Go through the lines below. Copy those with "elle".

Information shown:
Segment Open
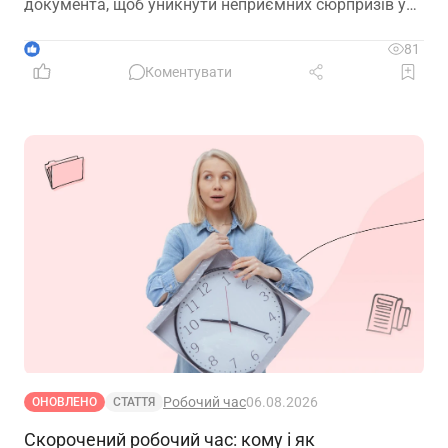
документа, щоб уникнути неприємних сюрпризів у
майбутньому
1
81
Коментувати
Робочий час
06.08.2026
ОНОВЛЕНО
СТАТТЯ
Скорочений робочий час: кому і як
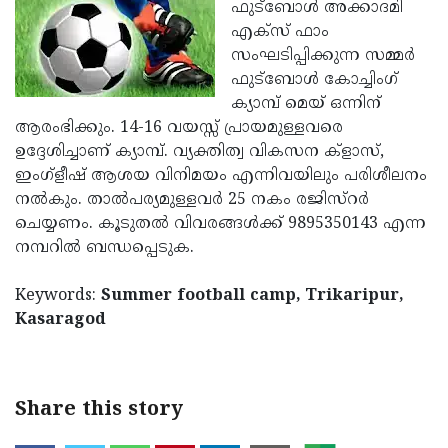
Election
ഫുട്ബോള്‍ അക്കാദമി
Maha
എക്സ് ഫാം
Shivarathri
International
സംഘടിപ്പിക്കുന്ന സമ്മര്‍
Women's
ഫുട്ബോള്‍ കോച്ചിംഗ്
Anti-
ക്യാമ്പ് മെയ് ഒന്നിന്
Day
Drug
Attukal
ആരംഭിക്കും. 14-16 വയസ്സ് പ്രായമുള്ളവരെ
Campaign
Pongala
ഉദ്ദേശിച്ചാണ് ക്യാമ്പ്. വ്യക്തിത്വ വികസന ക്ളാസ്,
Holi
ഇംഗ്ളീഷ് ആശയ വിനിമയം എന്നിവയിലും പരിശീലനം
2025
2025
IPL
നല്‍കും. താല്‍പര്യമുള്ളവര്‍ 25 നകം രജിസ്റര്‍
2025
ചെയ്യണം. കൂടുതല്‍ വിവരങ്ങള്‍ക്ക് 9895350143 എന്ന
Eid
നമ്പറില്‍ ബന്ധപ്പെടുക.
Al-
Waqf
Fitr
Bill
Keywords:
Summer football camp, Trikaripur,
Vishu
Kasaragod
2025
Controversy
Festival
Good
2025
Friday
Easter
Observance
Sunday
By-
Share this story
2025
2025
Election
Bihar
Segment Closed
Segment Open
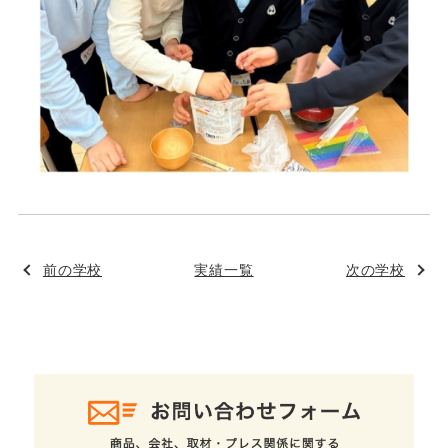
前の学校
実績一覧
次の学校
Segment Closed
Segment Open
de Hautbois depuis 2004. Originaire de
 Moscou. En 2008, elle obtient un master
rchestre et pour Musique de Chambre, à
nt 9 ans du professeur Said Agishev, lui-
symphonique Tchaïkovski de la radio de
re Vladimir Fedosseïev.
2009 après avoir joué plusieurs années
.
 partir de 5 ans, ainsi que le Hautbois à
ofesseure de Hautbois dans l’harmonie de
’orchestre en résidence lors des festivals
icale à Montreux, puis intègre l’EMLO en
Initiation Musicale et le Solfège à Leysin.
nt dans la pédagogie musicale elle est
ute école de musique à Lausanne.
Segment Closed
Exercise result:
 Moscou. En 2008, elle obtient un master
nt dans la pédagogie musicale elle est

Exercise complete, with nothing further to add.